Basile Walter, Sachenkova Oxana, Light Sara, Elofsson Arne
Science for Life Laboratory, Stockholm University, Solna, Sweden.
Department of Biochemistry and Biophysics, Stockholm University, Stockholm, Sweden.
PLoS Comput Biol. 2017 Mar 29;13(3):e1005375. doi: 10.1371/journal.pcbi.1005375. eCollection 2017 Mar.
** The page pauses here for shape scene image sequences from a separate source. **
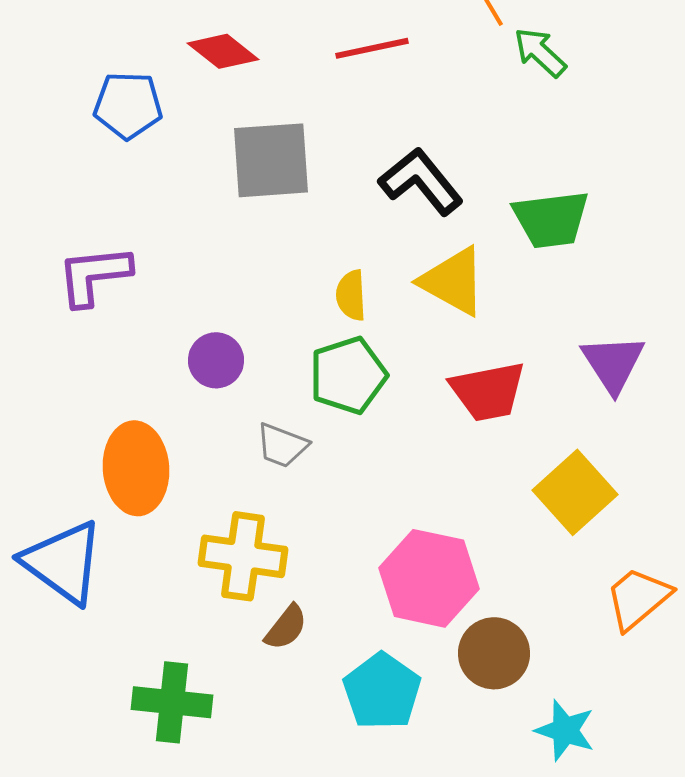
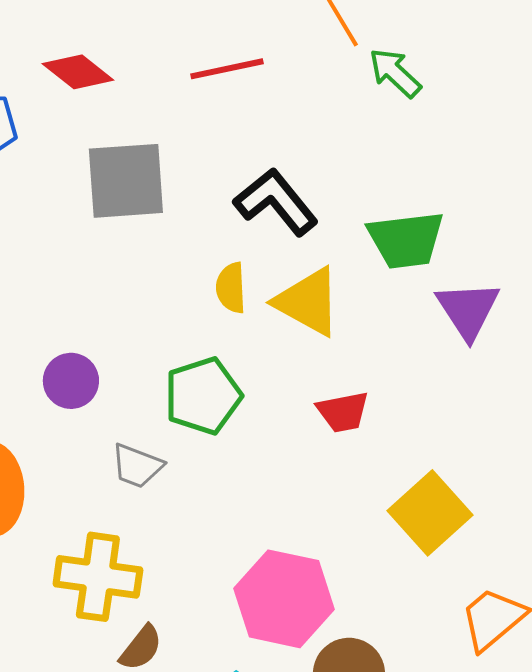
yellow semicircle: (351, 295) -> (231, 288), moved
purple triangle: (613, 363) -> (468, 310), moved
red trapezoid: (488, 391) -> (343, 412), size x0.7

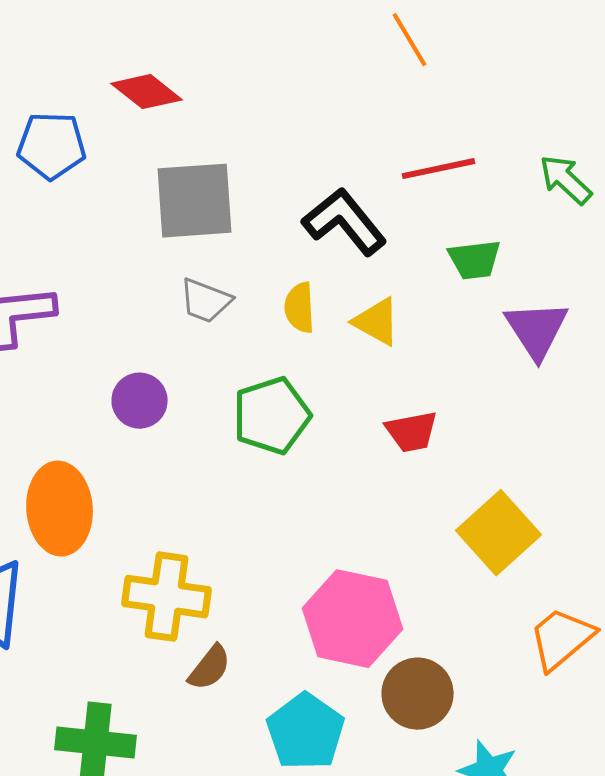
red line: (227, 69) -> (439, 169), moved
green arrow: (395, 73) -> (566, 180), moved
green trapezoid: (406, 240) -> (475, 260), size x0.7
yellow triangle: (308, 302) -> (377, 322), size x0.7
gray trapezoid: (137, 466) -> (206, 301), moved

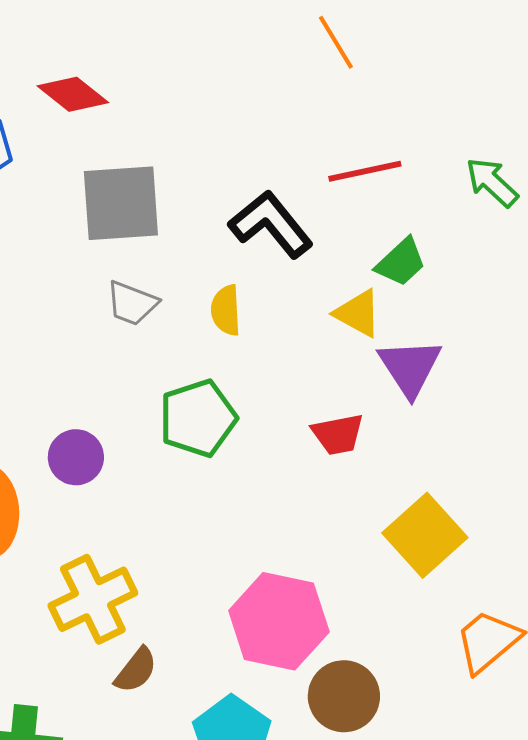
green trapezoid: (475, 260) -> (401, 262), turned -36
yellow triangle: (377, 322) -> (358, 313), moved
purple triangle: (537, 330) -> (410, 367), moved
purple circle: (140, 401) -> (76, 457), moved
yellow cross: (167, 597) -> (93, 599), turned -34

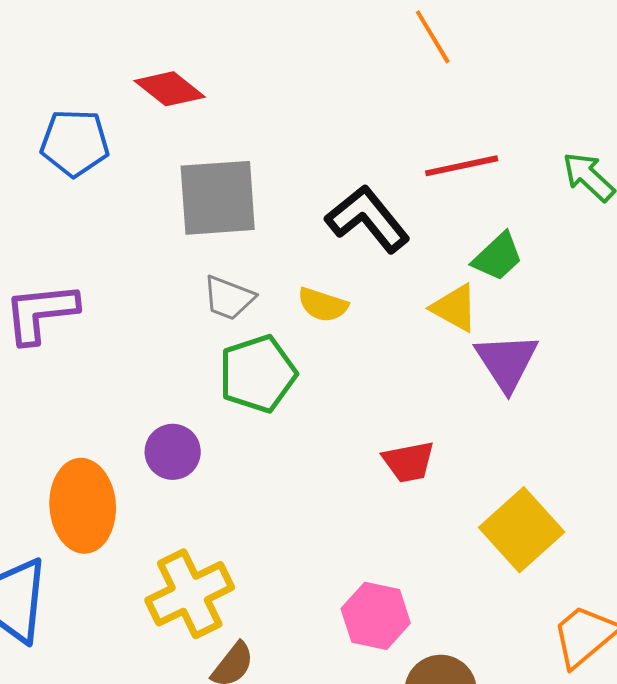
yellow semicircle: (226, 310) -> (323, 305), turned -69
green pentagon: (198, 418) -> (258, 374), moved
red trapezoid: (338, 434) -> (409, 462), moved
pink hexagon: (279, 621) -> (376, 616), size x0.7

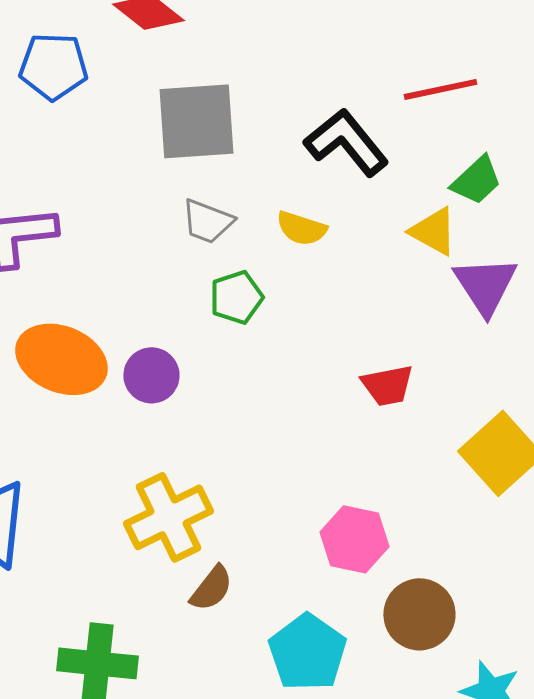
green pentagon: (258, 374) -> (236, 297), size x0.7
orange ellipse: (83, 506) -> (61, 359), moved, turned -64

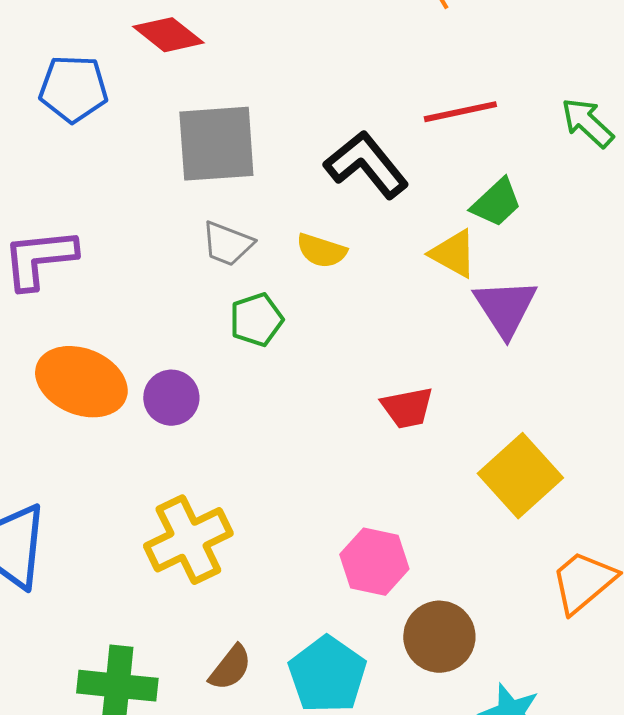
brown semicircle: (211, 588) -> (230, 668), moved

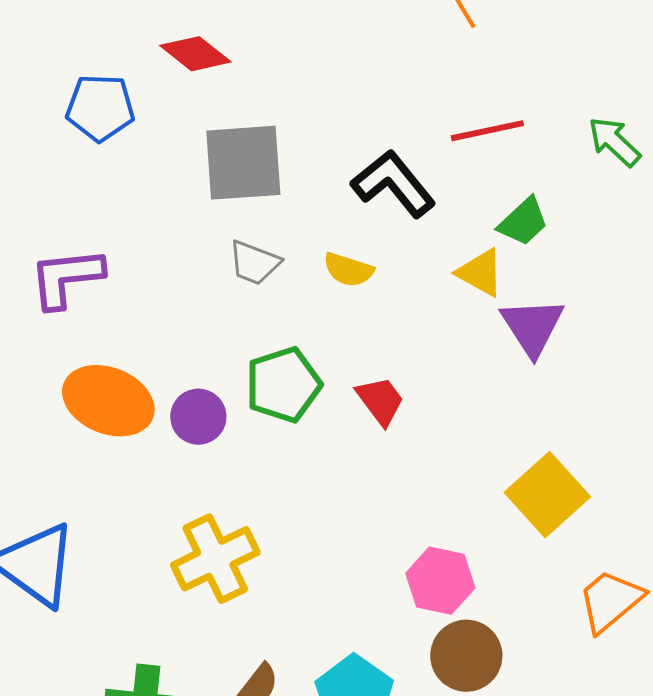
green pentagon: (256, 320) -> (283, 385), moved, size x1.4
red trapezoid: (407, 408) -> (380, 401), moved, turned -116
pink hexagon: (374, 562) -> (440, 581), moved

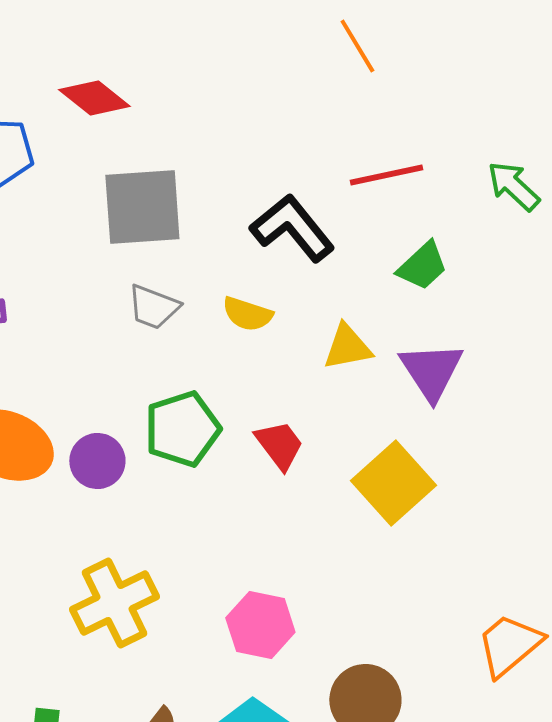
yellow triangle: (480, 273) -> (347, 347), moved, turned -40
yellow square: (547, 495) -> (393, 483), moved
pink hexagon: (440, 581) -> (260, 625), moved

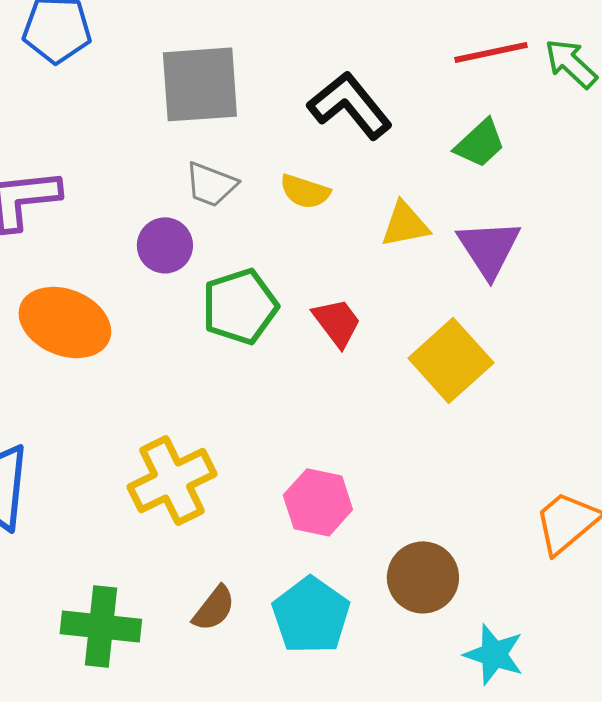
red line: (386, 175) -> (491, 52), moved
purple circle: (97, 461) -> (165, 245), moved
De novo creation of protein coding genes involves the formation of short ORFs from noncoding regions; some of these ORFs might then become fixed in the population. These orphan proteins need to, at the bare minimum, not cause serious harm to the organism, meaning that they should for instance not aggregate. Therefore, although the creation of short ORFs could be truly random, the fixation should be subjected to some selective pressure. The selective forces acting on orphan proteins have been elusive, and contradictory results have been reported. In Drosophila young proteins are more disordered than ancient ones, while the opposite trend is present in yeast. To the best of our knowledge no valid explanation for this difference has been proposed. To solve this riddle we studied structural properties and age of proteins in 187 eukaryotic organisms. We find that, with the exception of length, there are only small differences in the properties between proteins of different ages. However, when we take the GC content into account we noted that it could explain the opposite trends observed for orphans in yeast (low GC) and Drosophila (high GC). GC content is correlated with codons coding for disorder promoting amino acids. This leads us to propose that intrinsic disorder is not a strong determining factor for fixation of orphan proteins. Instead these proteins largely resemble random proteins given a particular GC level. During evolution the properties of a protein change faster than the GC level causing the relationship between disorder and GC to gradually weaken.
从头创建蛋白质编码基因涉及从非编码区域形成短开放阅读框;其中一些开放阅读框可能随后在种群中固定下来。这些孤儿蛋白至少不能对生物体造成严重损害,这意味着它们例如不应聚集。因此,尽管短开放阅读框的产生可能是真正随机的,但固定过程应受到某种选择压力。作用于孤儿蛋白的选择力一直难以捉摸,并且已经报道了相互矛盾的结果。在果蝇中,年轻蛋白质比古老蛋白质更无序,而在酵母中则呈现相反的趋势。据我们所知,尚未对这种差异提出有效的解释。为了解决这个谜团,我们研究了187种真核生物中蛋白质的结构特性和年龄。我们发现,除了长度之外,不同年龄蛋白质的特性只有很小的差异。然而,当我们考虑GC含量时,我们注意到它可以解释在酵母(低GC)和果蝇(高GC)中观察到的孤儿蛋白的相反趋势。GC含量与编码促进无序氨基酸的密码子相关。这使我们提出,内在无序不是孤儿蛋白固定的强决定因素。相反,在特定的GC水平下,这些蛋白质在很大程度上类似于随机蛋白质。在进化过程中,蛋白质的特性变化比GC水平快,导致无序与GC之间的关系逐渐减弱。